Why does my pet drag its rear on the ground?

Anal sacs (also called anal glands) are two small glands just inside your pet's anus. The material secreted into these glands is thick and foul-smelling.

Domestic animals have largely lost their ability to empty these sacs voluntarily. Walking around and normal defecation serves to empty the glands but some animals become unable to empty their glands at all on their own. The sacs become impacted and uncomfortable. Dogs with impacted anal sacs usually drag their rear on the ground in an attempt to empty the glands.  Cats often lick the fur off just under their tails.

What Happens If an Impacted Sac doesn't get Emptied?

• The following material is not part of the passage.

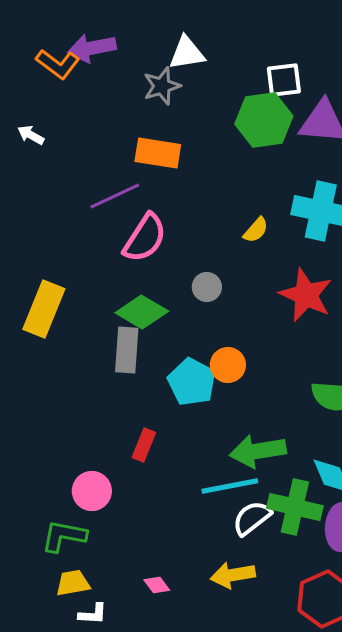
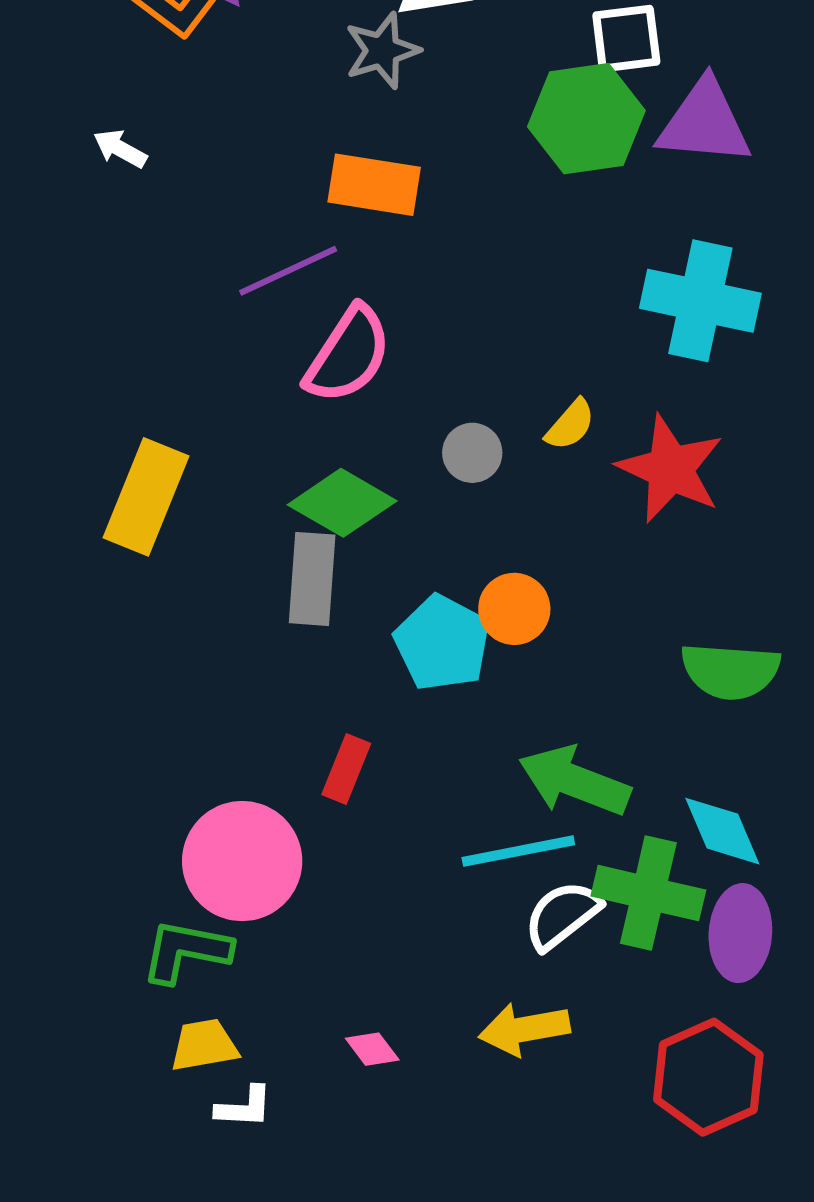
yellow semicircle: (256, 230) -> (570, 425), moved
green arrow: (258, 451) -> (574, 781), turned 30
pink circle: (92, 491) -> (242, 861), size x1.5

An abscess can form and rupture out through the skin. This is a painful, messy and smelly condition often mistaken for rectal bleeding.  It mustCleaning Anal Sacs be properly treated by your veterinarian. Antibiotics will be needed.

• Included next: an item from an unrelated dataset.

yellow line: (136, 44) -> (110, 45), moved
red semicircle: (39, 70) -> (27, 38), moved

How often should Anal Sacs be Emptied?

This is a highly individual situation. The best recommendation is to let the pet tell you when the sacs are full. If the pet starts to drag its rear or lick the base of it’s tail again, it is time to bring him in.

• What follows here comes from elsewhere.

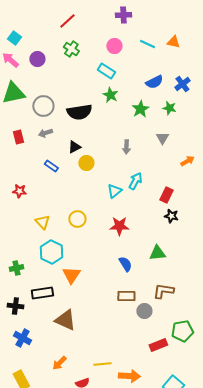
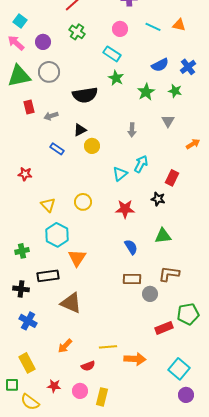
gray circle: (43, 106) -> (49, 72), moved
red rectangle: (18, 137) -> (29, 107), moved
black star: (171, 216) -> (158, 199), moved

What if My Pet's Sacs seem to Require Emptying all the Time?

To avoid the expense of having the sacs emptied, you can learn to empty them yourself at home, but most people feel it is well worth having someone else perform this service. A non-invasive technique that helps some patients is a change to a high fibre diet. This will produce a bulkier stool that may be more effective in emptying the sac as it passes by.

Anal Sacculectomy

If the sacs need to be emptied every few weeks or more, you may opt to have the sacs permanently removed in a surgical procedure.